### Task objective
From the first line to the last, print the listing exactly.

### Entries shown
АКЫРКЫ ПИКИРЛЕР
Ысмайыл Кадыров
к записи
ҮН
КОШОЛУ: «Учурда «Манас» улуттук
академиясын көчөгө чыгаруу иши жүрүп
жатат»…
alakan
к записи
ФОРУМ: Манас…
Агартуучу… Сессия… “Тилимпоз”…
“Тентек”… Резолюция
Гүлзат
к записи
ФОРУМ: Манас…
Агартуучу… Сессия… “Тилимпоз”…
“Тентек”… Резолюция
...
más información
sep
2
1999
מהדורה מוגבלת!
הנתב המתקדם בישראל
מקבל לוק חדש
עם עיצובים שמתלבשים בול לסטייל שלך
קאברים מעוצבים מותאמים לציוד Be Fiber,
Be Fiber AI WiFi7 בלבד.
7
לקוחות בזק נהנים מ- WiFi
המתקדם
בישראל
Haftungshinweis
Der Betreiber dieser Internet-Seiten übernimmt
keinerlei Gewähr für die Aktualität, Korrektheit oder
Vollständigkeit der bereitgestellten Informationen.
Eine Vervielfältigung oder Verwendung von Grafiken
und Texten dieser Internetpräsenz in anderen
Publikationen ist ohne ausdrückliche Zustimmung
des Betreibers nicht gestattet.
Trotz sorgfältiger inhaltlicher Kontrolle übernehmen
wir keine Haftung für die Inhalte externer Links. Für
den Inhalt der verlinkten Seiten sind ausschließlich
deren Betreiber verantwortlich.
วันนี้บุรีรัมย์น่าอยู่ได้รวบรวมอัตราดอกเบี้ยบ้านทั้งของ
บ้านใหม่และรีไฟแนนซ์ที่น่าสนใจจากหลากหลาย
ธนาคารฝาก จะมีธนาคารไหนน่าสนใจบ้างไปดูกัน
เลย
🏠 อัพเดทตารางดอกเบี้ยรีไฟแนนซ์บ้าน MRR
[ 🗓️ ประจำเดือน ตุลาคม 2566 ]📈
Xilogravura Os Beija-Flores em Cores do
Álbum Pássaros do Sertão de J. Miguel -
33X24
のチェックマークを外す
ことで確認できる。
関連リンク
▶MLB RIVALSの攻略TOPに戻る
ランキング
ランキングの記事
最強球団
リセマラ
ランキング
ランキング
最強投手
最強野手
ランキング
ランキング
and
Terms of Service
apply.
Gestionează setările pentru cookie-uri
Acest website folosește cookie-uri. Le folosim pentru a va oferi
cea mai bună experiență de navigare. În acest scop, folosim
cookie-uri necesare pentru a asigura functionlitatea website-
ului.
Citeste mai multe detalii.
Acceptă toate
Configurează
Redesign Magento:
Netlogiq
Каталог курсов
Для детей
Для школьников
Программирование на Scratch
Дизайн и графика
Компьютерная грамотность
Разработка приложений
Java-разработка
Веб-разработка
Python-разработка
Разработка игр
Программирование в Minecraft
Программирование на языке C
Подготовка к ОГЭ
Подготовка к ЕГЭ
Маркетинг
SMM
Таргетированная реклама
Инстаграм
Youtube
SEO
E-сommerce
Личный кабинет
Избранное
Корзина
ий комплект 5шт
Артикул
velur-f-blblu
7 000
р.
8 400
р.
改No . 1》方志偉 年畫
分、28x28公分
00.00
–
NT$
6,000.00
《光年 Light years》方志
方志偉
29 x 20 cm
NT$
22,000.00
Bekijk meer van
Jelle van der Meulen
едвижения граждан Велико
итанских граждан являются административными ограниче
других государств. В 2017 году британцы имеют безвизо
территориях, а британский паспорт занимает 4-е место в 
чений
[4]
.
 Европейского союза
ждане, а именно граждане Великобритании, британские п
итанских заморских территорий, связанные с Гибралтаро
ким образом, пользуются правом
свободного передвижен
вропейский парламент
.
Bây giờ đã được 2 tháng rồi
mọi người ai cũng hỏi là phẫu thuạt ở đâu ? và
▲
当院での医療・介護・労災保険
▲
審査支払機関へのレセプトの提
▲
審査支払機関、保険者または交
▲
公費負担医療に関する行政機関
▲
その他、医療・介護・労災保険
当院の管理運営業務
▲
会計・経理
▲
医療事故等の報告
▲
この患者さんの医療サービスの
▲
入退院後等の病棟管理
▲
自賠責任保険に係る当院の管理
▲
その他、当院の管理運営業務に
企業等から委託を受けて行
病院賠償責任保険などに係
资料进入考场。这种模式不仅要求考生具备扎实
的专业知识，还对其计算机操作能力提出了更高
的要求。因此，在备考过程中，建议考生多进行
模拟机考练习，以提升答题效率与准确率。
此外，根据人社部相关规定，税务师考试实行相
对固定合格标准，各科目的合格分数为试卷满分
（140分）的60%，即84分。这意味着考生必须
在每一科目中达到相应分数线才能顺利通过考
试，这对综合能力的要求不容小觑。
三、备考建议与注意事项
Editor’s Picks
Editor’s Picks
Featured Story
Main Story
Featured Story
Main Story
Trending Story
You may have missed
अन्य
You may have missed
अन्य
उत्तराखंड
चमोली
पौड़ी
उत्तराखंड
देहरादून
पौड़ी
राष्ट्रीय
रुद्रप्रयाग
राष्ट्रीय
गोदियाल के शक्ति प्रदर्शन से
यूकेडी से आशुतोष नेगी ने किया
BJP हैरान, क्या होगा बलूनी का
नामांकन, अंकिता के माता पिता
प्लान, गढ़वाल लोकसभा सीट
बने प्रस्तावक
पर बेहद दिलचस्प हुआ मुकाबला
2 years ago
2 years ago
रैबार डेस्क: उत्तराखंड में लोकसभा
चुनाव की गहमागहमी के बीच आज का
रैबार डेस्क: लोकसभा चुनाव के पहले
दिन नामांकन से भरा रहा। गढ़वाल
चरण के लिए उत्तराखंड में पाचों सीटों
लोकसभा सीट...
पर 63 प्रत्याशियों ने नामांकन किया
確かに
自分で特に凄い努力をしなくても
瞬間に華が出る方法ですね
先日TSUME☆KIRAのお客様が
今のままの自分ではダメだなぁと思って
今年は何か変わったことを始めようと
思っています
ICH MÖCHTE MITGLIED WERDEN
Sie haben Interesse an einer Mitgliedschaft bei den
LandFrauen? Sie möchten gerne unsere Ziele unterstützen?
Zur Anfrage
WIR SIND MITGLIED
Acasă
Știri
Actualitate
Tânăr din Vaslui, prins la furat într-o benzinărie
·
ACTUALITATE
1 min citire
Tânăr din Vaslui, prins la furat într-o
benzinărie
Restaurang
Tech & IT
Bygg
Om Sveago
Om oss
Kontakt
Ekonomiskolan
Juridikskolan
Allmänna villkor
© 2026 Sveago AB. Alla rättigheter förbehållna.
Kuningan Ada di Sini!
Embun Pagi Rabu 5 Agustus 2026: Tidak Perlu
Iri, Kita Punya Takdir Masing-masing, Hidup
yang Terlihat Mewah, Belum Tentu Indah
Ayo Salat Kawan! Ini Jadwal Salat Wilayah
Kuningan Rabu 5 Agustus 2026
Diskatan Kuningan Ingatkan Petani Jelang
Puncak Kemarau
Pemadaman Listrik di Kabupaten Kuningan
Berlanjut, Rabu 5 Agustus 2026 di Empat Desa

### Result for this exercise
АКЫРКЫ ПИКИРЛЕР
Ысмайыл Кадыров
к записи
ҮН
КОШОЛУ: «Учурда «Манас» улуттук
академиясын көчөгө чыгаруу иши жүрүп
жатат»…
alakan
к записи
ФОРУМ: Манас…
Агартуучу… Сессия… “Тилимпоз”…
“Тентек”… Резолюция
Гүлзат
к записи
ФОРУМ: Манас…
Агартуучу… Сессия… “Тилимпоз”…
“Тентек”… Резолюция
...
más información
sep
2
1999
מהדורה מוגבלת!
הנתב המתקדם בישראל
מקבל לוק חדש
עם עיצובים שמתלבשים בול לסטייל שלך
קאברים מעוצבים מותאמים לציוד Be Fiber,
Be Fiber AI WiFi7 בלבד.
7
לקוחות בזק נהנים מ- WiFi
המתקדם
בישראל
Haftungshinweis
Der Betreiber dieser Internet-Seiten übernimmt
keinerlei Gewähr für die Aktualität, Korrektheit oder
Vollständigkeit der bereitgestellten Informationen.
Eine Vervielfältigung oder Verwendung von Grafiken
und Texten dieser Internetpräsenz in anderen
Publikationen ist ohne ausdrückliche Zustimmung
des Betreibers nicht gestattet.
Trotz sorgfältiger inhaltlicher Kontrolle übernehmen
wir keine Haftung für die Inhalte externer Links. Für
den Inhalt der verlinkten Seiten sind ausschließlich
deren Betreiber verantwortlich.
วันนี้บุรีรัมย์น่าอยู่ได้รวบรวมอัตราดอกเบี้ยบ้านทั้งของ
บ้านใหม่และรีไฟแนนซ์ที่น่าสนใจจากหลากหลาย
ธนาคารฝาก จะมีธนาคารไหนน่าสนใจบ้างไปดูกัน
เลย
🏠 อัพเดทตารางดอกเบี้ยรีไฟแนนซ์บ้าน MRR
[ 🗓️ ประจำเดือน ตุลาคม 2566 ]📈
Xilogravura Os Beija-Flores em Cores do
Álbum Pássaros do Sertão de J. Miguel -
33X24
のチェックマークを外す
ことで確認できる。
関連リンク
▶MLB RIVALSの攻略TOPに戻る
ランキング
ランキングの記事
最強球団
リセマラ
ランキング
ランキング
最強投手
最強野手
ランキング
ランキング
and
Terms of Service
apply.
Gestionează setările pentru cookie-uri
Acest website folosește cookie-uri. Le folosim pentru a va oferi
cea mai bună experiență de navigare. În acest scop, folosim
cookie-uri necesare pentru a asigura functionlitatea website-
ului.
Citeste mai multe detalii.
Acceptă toate
Configurează
Redesign Magento:
Netlogiq
Каталог курсов
Для детей
Для школьников
Программирование на Scratch
Дизайн и графика
Компьютерная грамотность
Разработка приложений
Java-разработка
Веб-разработка
Python-разработка
Разработка игр
Программирование в Minecraft
Программирование на языке C
Подготовка к ОГЭ
Подготовка к ЕГЭ
Маркетинг
SMM
Таргетированная реклама
Инстаграм
Youtube
SEO
E-сommerce
Личный кабинет
Избранное
Корзина
ий комплект 5шт
Артикул
velur-f-blblu
7 000
р.
8 400
р.
改No . 1》方志偉 年畫
分、28x28公分
00.00
–
NT$
6,000.00
《光年 Light years》方志
方志偉
29 x 20 cm
NT$
22,000.00
Bekijk meer van
Jelle van der Meulen
едвижения граждан Велико
итанских граждан являются административными ограниче
других государств. В 2017 году британцы имеют безвизо
территориях, а британский паспорт занимает 4-е место в 
чений
[4]
.
 Европейского союза
ждане, а именно граждане Великобритании, британские п
итанских заморских территорий, связанные с Гибралтаро
ким образом, пользуются правом
свободного передвижен
вропейский парламент
.
Bây giờ đã được 2 tháng rồi
mọi người ai cũng hỏi là phẫu thuạt ở đâu ? và
▲
当院での医療・介護・労災保険
▲
審査支払機関へのレセプトの提
▲
審査支払機関、保険者または交
▲
公費負担医療に関する行政機関
▲
その他、医療・介護・労災保険
当院の管理運営業務
▲
会計・経理
▲
医療事故等の報告
▲
この患者さんの医療サービスの
▲
入退院後等の病棟管理
▲
自賠責任保険に係る当院の管理
▲
その他、当院の管理運営業務に
企業等から委託を受けて行
病院賠償責任保険などに係
资料进入考场。这种模式不仅要求考生具备扎实
的专业知识，还对其计算机操作能力提出了更高
的要求。因此，在备考过程中，建议考生多进行
模拟机考练习，以提升答题效率与准确率。
此外，根据人社部相关规定，税务师考试实行相
对固定合格标准，各科目的合格分数为试卷满分
（140分）的60%，即84分。这意味着考生必须
在每一科目中达到相应分数线才能顺利通过考
试，这对综合能力的要求不容小觑。
三、备考建议与注意事项
Editor’s Picks
Editor’s Picks
Featured Story
Main Story
Featured Story
Main Story
Trending Story
You may have missed
अन्य
You may have missed
अन्य
उत्तराखंड
चमोली
पौड़ी
उत्तराखंड
देहरादून
पौड़ी
राष्ट्रीय
रुद्रप्रयाग
राष्ट्रीय
गोदियाल के शक्ति प्रदर्शन से
यूकेडी से आशुतोष नेगी ने किया
BJP हैरान, क्या होगा बलूनी का
नामांकन, अंकिता के माता पिता
प्लान, गढ़वाल लोकसभा सीट
बने प्रस्तावक
पर बेहद दिलचस्प हुआ मुकाबला
2 years ago
2 years ago
रैबार डेस्क: उत्तराखंड में लोकसभा
चुनाव की गहमागहमी के बीच आज का
रैबार डेस्क: लोकसभा चुनाव के पहले
दिन नामांकन से भरा रहा। गढ़वाल
चरण के लिए उत्तराखंड में पाचों सीटों
लोकसभा सीट...
पर 63 प्रत्याशियों ने नामांकन किया
確かに
自分で特に凄い努力をしなくても
瞬間に華が出る方法ですね
先日TSUME☆KIRAのお客様が
今のままの自分ではダメだなぁと思って
今年は何か変わったことを始めようと
思っています
ICH MÖCHTE MITGLIED WERDEN
Sie haben Interesse an einer Mitgliedschaft bei den
LandFrauen? Sie möchten gerne unsere Ziele unterstützen?
Zur Anfrage
WIR SIND MITGLIED
Acasă
Știri
Actualitate
Tânăr din Vaslui, prins la furat într-o benzinărie
·
ACTUALITATE
1 min citire
Tânăr din Vaslui, prins la furat într-o
benzinărie
Restaurang
Tech & IT
Bygg
Om Sveago
Om oss
Kontakt
Ekonomiskolan
Juridikskolan
Allmänna villkor
© 2026 Sveago AB. Alla rättigheter förbehållna.
Kuningan Ada di Sini!
Embun Pagi Rabu 5 Agustus 2026: Tidak Perlu
Iri, Kita Punya Takdir Masing-masing, Hidup
yang Terlihat Mewah, Belum Tentu Indah
Ayo Salat Kawan! Ini Jadwal Salat Wilayah
Kuningan Rabu 5 Agustus 2026
Diskatan Kuningan Ingatkan Petani Jelang
Puncak Kemarau
Pemadaman Listrik di Kabupaten Kuningan
Berlanjut, Rabu 5 Agustus 2026 di Empat Desa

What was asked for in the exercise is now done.